Johnson family slide

Johnson family slide

Basically, you’re telling Storyline when the last slide for a particular character has been visited. Then I created another trigger on the Johnson family slide that tells it to automatically go to the Smith family once all the Johnson family members have been visited.

Then, after all the Smith family members have been visited, I wanted Storyline to go to the final slide for the game. So I did the same thing I did on the Johnson family slide; except I told the Smith family slide to advance to the final slide once all the characters  (for both the Johnson and Smith families) have been visited.

If you want to get the most out of Storyline, I strongly suggest taking Daniel Brigham’s Advanced Storyline course at for step by step instructions on variables, triggers, and a host of other tools. Also, the forums at Articulate’s E-Learning Heroes site are very helpful.

Hiding the Quiz Until the End

You have an e-learning course where your client wants the Take Quiz box to appear on the main menu, but doesn’t want learners to be able to take the quiz until after they’ve visited all the sections in the course.

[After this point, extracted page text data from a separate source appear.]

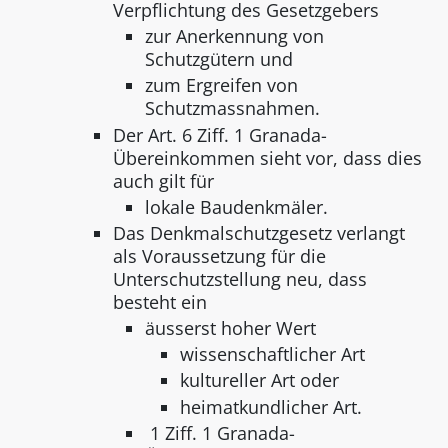
Verpflichtung des Gesetzgebers
zur Anerkennung von
Schutzgütern und
zum Ergreifen von
Schutzmassnahmen.
Der Art. 6 Ziff. 1 Granada-
Übereinkommen sieht vor, dass dies
auch gilt für
lokale Baudenkmäler.
Das Denkmalschutzgesetz verlangt
als Voraussetzung für die
Unterschutzstellung neu, dass
besteht ein
äusserst hoher Wert
wissenschaftlicher Art
kultureller Art oder
heimatkundlicher Art.
1 Ziff. 1 Granada-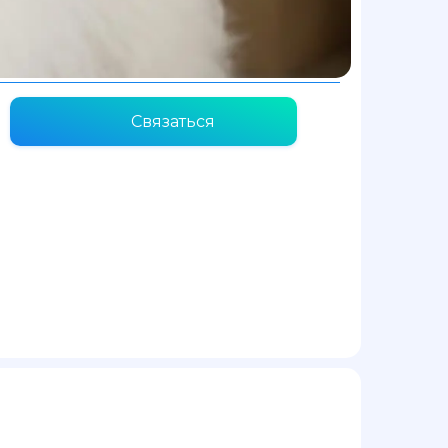
Связаться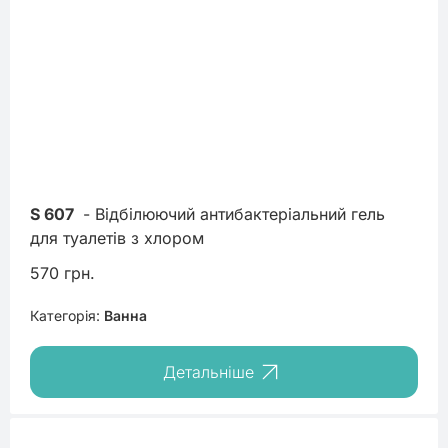
S 607
 - Відбілюючий антибактеріальний гель 
для туалетів з хлором
570 грн.
Категорія:
Ванна
Детальніше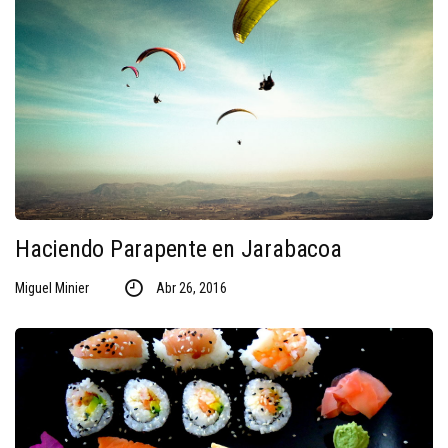
Haciendo Parapente en Jarabacoa
Miguel Minier
Abr 26, 2016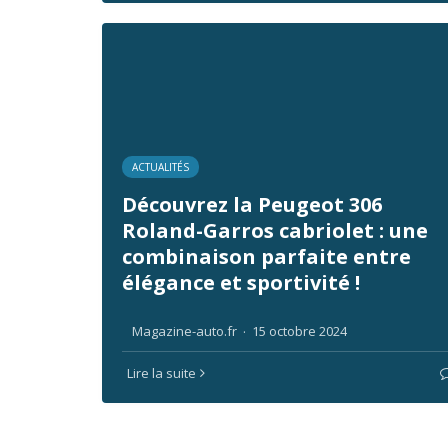
ACTUALITÉS
Découvrez la Peugeot 306
Roland-Garros cabriolet : une
combinaison parfaite entre
élégance et sportivité !
Magazine-auto.fr
·
15 octobre 2024
Lire la suite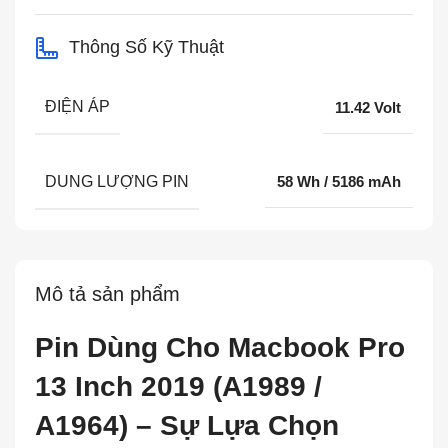
Thông Số Kỹ Thuật
ĐIỆN ÁP
11.42 Volt
DUNG LƯỢNG PIN
58 Wh / 5186 mAh
Mô tả sản phẩm
Pin Dùng Cho Macbook Pro
13 Inch 2019 (A1989 /
A1964) – Sự Lựa Chọn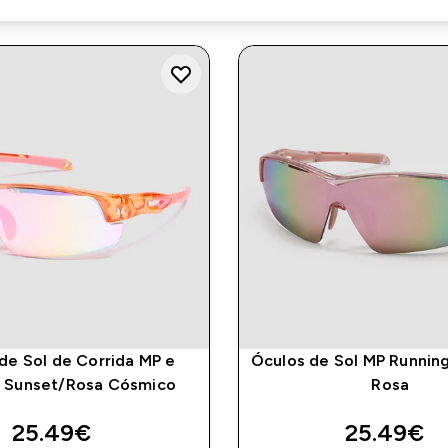
de Sol de Corrida MP e
Óculos de Sol MP Running
- Sunset/Rosa Cósmico
Rosa
discounted price
discounte
25.49€‎
25.49€‎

They also want learners to have the option to take the different sections in any order they wish. As learners complete each section, they’ll return to the main menu. After they’ve completed all the sections, the Take Quiz box will become active so they can take the final quiz. Does this sound tricky? Fortunately, I’ve been there and can show you how to make it happen.

Main Menu with Take Quiz box on right

Main Menu with Take Quiz box on right

1. Create Two Versions of the Take Quiz Box
I needed two versions of the Take Quiz box; one that was clickable and would take learners to the final quiz, and one that was not. I named one “TQ With Link” and the other “TQ No Link”. Learners will see the “TQ No Link” box until they complete all the sections, at which time the “TQ With Link” will appear.

I put the “With Link” version on top of the “No Link” version in the timeline. Both boxes look the same to the learner, with the exception of what they say if the learner rolls over them. Since this requires that the boxes be the same size and in the same position, you can either select them in the timeline, or have one of them off to the side and set its final position after you’re done working on them. Either way, it’s a good idea to name them in the timeline to keep them straight.

2. Add States to the Two Boxes
For the “TQ With Link” box I created four states: an initial state of Hidden, and three other states; Normal, Hover, and Visited. For “TQ No Link” I created two states: Normal and Hover.

3. Add Layers and Triggers to the Two Boxes
So learners would understand why and when the Take Quiz box would be active, I created a layer called “Quiz” that said “Not available until all other sections completed” and added a trigger to make the “Quiz” layer appear when learners rolled over “TQ No Link”.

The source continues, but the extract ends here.